Segment Start: RECORDS SHOWN

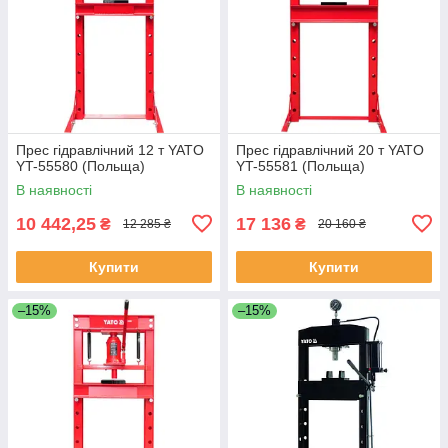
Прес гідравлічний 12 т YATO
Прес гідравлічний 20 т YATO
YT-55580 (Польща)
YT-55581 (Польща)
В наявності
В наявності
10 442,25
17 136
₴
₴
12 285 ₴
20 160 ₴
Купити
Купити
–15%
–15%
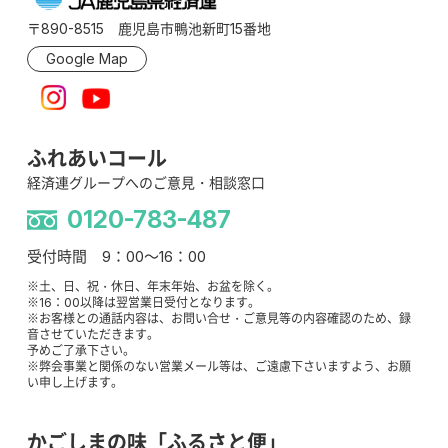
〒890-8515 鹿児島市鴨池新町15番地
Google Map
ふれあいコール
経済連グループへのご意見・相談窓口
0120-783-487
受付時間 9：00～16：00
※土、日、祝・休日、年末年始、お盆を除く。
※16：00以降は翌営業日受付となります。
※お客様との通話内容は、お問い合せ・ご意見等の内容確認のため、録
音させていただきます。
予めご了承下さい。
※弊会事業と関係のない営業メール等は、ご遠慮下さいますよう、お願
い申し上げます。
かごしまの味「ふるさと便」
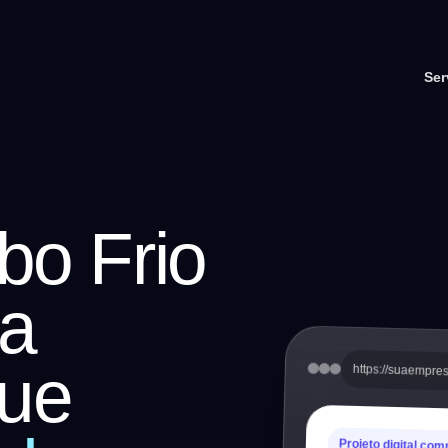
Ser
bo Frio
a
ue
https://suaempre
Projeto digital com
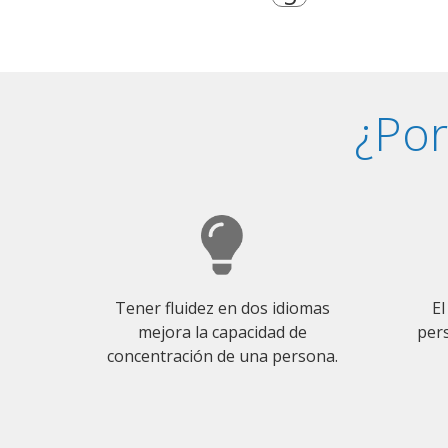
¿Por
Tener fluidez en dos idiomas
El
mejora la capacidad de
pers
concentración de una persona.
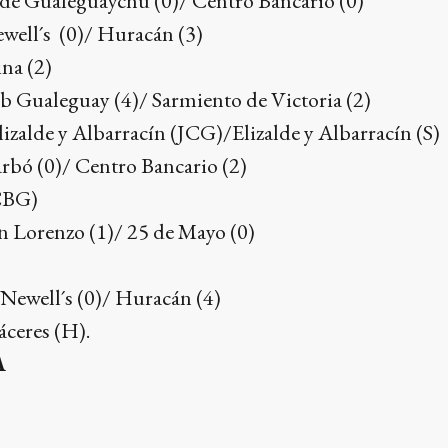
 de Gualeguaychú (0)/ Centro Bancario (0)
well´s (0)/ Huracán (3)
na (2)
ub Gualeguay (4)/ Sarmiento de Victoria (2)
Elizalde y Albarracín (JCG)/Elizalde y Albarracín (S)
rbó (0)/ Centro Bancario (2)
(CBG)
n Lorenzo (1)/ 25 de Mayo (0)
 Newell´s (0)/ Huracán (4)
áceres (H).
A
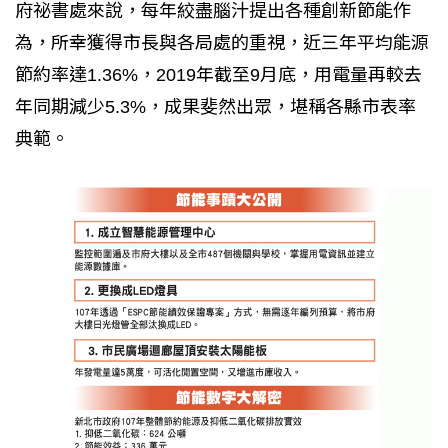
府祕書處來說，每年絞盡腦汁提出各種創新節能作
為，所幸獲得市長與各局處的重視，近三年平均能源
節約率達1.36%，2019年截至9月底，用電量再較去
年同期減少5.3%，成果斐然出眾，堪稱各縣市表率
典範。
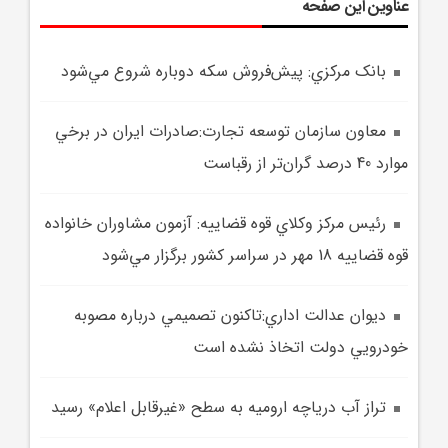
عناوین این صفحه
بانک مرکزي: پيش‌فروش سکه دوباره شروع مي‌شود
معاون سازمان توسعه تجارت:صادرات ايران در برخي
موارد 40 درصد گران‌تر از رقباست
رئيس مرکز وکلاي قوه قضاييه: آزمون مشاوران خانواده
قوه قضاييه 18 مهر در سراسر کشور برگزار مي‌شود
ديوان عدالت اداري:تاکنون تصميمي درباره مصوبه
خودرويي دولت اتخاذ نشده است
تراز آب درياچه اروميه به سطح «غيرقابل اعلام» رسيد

Segment End: RECORDS SHOWN

REQUIREMENT
The answer must consist solely of the lines from the first line of the data through the line containing "concentración de una persona.", inclusive, reproduced exactly and without pictures.

OUTPUT FOR THIS EXERCISE
Прес гідравлічний 12 т YATO
Прес гідравлічний 20 т YATO
YT-55580 (Польща)
YT-55581 (Польща)
В наявності
В наявності
10 442,25
17 136
₴
₴
12 285 ₴
20 160 ₴
Купити
Купити
–15%
–15%
〒890-8515 鹿児島市鴨池新町15番地
Google Map
ふれあいコール
経済連グループへのご意見・相談窓口
0120-783-487
受付時間 9：00～16：00
※土、日、祝・休日、年末年始、お盆を除く。
※16：00以降は翌営業日受付となります。
※お客様との通話内容は、お問い合せ・ご意見等の内容確認のため、録
音させていただきます。
予めご了承下さい。
※弊会事業と関係のない営業メール等は、ご遠慮下さいますよう、お願
い申し上げます。
かごしまの味「ふるさと便」
Ser
bo Frio
a
ue
https://suaempre
Projeto digital com
¿Por
Tener fluidez en dos idiomas
El
mejora la capacidad de
pers
concentración de una persona.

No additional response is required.